**Stored items**.
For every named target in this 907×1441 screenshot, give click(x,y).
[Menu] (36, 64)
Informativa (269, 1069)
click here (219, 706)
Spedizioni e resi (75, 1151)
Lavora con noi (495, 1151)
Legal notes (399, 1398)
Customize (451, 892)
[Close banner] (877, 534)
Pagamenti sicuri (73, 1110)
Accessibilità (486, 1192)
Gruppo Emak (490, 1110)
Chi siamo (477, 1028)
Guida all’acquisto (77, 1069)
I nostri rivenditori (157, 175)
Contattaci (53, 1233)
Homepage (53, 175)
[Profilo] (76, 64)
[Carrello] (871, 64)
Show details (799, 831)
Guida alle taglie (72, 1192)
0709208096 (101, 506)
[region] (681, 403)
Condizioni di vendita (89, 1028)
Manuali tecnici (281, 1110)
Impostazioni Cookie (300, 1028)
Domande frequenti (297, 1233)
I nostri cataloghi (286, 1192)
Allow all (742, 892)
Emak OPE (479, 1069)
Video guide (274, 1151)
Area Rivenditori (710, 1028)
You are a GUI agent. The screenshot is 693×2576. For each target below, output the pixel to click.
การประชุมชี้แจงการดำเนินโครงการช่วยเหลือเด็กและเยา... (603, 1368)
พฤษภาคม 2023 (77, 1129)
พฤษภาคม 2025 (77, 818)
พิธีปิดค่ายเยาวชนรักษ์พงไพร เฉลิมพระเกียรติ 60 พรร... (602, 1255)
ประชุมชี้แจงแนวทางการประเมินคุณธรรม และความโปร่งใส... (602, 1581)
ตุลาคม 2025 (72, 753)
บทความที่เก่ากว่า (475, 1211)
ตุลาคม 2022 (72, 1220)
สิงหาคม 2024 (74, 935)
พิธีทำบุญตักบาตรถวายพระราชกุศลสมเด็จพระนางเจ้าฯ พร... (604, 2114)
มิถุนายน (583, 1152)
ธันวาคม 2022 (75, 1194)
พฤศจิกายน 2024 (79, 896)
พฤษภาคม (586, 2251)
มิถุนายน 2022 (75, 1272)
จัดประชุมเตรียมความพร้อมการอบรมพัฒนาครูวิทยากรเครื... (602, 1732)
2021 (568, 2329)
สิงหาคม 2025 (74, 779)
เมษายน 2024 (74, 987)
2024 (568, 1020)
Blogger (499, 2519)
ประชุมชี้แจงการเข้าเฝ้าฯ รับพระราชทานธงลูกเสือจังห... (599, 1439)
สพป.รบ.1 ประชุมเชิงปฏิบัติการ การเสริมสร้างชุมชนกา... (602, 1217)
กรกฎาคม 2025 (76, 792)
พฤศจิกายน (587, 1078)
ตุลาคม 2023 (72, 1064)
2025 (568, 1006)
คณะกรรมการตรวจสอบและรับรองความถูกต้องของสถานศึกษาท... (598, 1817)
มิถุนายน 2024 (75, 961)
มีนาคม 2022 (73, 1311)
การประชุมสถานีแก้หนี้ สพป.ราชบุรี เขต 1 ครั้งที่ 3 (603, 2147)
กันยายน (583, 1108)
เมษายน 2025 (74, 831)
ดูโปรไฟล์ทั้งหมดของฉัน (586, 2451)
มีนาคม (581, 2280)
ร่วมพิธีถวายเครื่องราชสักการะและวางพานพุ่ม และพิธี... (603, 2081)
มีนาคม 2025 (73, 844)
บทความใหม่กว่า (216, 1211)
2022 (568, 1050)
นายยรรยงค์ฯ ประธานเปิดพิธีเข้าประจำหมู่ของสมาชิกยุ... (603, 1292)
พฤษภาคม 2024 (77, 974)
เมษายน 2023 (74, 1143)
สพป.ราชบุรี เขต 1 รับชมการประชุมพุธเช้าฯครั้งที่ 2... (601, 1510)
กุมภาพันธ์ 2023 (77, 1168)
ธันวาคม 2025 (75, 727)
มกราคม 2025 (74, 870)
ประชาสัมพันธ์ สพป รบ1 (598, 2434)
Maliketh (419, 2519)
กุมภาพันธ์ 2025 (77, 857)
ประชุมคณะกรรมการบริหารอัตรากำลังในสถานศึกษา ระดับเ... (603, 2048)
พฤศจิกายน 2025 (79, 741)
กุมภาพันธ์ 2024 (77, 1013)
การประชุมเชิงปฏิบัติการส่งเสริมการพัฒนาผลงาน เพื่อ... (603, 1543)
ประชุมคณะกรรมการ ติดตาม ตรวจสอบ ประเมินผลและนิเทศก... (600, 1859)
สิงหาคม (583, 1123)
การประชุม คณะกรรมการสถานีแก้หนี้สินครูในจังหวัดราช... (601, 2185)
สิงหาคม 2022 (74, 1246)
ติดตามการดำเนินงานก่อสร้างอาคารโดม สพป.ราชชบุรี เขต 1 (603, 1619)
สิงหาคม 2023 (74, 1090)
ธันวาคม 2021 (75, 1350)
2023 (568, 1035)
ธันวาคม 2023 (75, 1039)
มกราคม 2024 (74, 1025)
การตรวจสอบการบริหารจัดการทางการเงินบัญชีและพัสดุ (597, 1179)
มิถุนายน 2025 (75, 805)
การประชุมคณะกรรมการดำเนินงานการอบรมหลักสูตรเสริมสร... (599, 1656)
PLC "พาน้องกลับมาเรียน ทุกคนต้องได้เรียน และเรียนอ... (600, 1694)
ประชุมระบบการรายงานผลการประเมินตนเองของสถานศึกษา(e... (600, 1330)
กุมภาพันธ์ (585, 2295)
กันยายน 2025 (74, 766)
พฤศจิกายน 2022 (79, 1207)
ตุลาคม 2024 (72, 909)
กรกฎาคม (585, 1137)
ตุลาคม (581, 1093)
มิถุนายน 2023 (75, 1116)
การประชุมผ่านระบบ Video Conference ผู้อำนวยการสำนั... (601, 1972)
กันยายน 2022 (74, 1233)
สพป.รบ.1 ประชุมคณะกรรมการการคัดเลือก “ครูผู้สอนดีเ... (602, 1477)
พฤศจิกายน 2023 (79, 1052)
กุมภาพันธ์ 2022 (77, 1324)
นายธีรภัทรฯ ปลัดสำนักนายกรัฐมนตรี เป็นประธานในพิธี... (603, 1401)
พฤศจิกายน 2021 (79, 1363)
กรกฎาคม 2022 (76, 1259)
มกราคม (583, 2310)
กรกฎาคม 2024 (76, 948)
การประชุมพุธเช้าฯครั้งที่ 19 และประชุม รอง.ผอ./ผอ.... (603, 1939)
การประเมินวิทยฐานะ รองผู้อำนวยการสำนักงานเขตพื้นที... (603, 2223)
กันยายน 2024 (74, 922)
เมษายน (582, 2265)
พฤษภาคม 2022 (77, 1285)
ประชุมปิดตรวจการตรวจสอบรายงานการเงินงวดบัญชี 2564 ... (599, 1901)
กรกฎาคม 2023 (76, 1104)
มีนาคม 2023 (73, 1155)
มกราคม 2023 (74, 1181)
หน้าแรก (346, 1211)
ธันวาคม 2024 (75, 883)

**WHAT TO PRODUCE**.
Copy down every line of the entries containing the word "click".

**COMPLETED EXERCISE**.
For every named target in this 907×1441 screenshot, give click(x,y).
click here (219, 706)
You are a GUI agent. The screenshot is 693×2576. For each target below, output the pixel to click.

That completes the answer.